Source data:

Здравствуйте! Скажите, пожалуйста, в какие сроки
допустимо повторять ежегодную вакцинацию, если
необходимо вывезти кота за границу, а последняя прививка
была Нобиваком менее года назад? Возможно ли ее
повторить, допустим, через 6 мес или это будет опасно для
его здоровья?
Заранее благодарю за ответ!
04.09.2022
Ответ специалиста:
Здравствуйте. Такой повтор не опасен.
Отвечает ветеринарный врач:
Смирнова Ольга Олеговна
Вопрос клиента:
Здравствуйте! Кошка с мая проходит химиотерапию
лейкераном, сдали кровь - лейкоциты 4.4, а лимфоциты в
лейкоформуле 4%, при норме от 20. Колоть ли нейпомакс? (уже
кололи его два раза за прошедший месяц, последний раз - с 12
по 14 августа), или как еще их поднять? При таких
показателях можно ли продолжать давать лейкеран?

--

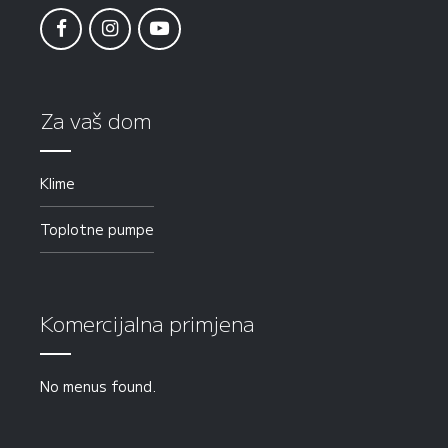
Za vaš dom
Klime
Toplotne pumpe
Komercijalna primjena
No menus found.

==

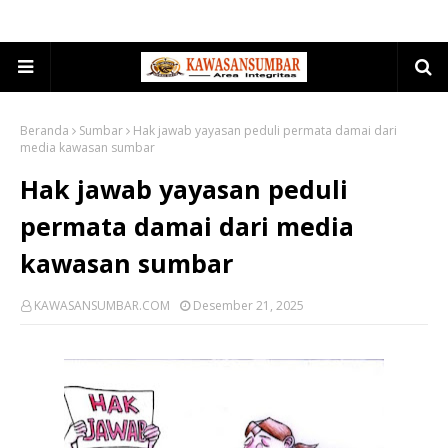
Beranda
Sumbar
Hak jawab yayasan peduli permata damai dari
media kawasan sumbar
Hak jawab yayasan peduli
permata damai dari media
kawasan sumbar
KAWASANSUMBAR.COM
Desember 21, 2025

## Required action
Which lines run from the one holding "повторить, допустим, через" through the one holding "показателях можно ли" in the records above? Repeat them exactly, both included, and nothing more.

## Exercise output
повторить, допустим, через 6 мес или это будет опасно для
его здоровья?
Заранее благодарю за ответ!
04.09.2022
Ответ специалиста:
Здравствуйте. Такой повтор не опасен.
Отвечает ветеринарный врач:
Смирнова Ольга Олеговна
Вопрос клиента:
Здравствуйте! Кошка с мая проходит химиотерапию
лейкераном, сдали кровь - лейкоциты 4.4, а лимфоциты в
лейкоформуле 4%, при норме от 20. Колоть ли нейпомакс? (уже
кололи его два раза за прошедший месяц, последний раз - с 12
по 14 августа), или как еще их поднять? При таких
показателях можно ли продолжать давать лейкеран?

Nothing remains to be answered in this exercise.